Work order => Look below for the line containing "Hochwasserkarten"; from there through the line containing "konsequenten Umsetzung.", both lines included, please set down each line exactly and nothing else.

***** Exercise data *****

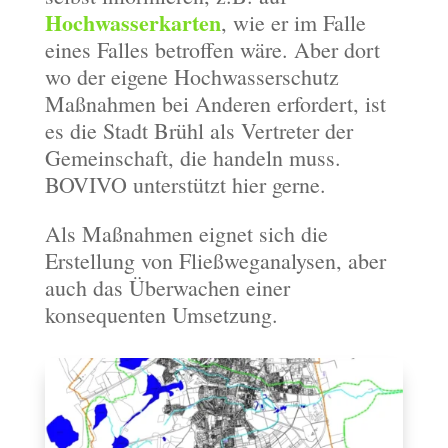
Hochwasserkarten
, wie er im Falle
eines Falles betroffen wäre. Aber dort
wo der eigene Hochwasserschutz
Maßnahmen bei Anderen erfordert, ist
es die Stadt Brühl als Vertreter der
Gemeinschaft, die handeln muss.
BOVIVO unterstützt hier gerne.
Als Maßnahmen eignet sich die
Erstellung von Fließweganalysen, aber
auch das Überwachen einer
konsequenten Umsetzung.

*****
***** Exercise data *****

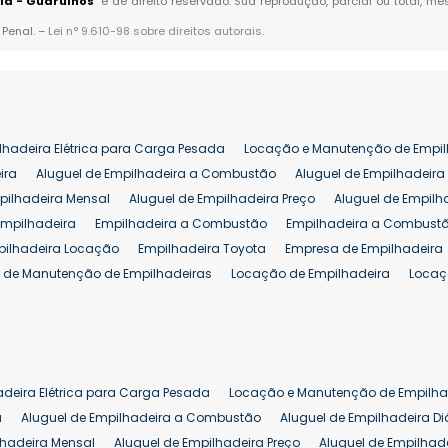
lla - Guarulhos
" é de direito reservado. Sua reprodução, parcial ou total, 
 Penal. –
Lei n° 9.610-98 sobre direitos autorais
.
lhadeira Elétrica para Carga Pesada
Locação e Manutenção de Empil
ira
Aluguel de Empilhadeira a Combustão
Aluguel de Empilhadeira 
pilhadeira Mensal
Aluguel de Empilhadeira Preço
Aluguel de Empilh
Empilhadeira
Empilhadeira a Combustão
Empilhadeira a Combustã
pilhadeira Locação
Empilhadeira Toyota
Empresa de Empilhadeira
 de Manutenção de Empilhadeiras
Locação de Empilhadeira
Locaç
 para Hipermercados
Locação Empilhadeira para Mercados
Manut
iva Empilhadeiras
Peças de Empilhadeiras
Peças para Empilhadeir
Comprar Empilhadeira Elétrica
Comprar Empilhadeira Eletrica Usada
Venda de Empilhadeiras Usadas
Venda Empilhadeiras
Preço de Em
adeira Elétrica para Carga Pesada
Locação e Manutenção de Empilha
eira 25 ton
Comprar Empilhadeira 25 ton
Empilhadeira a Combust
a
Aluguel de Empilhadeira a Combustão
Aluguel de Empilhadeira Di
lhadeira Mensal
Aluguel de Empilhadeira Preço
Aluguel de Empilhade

*****

Solution to the exercise =>
Hochwasserkarten
, wie er im Falle
eines Falles betroffen wäre. Aber dort
wo der eigene Hochwasserschutz
Maßnahmen bei Anderen erfordert, ist
es die Stadt Brühl als Vertreter der
Gemeinschaft, die handeln muss.
BOVIVO unterstützt hier gerne.
Als Maßnahmen eignet sich die
Erstellung von Fließweganalysen, aber
auch das Überwachen einer
konsequenten Umsetzung.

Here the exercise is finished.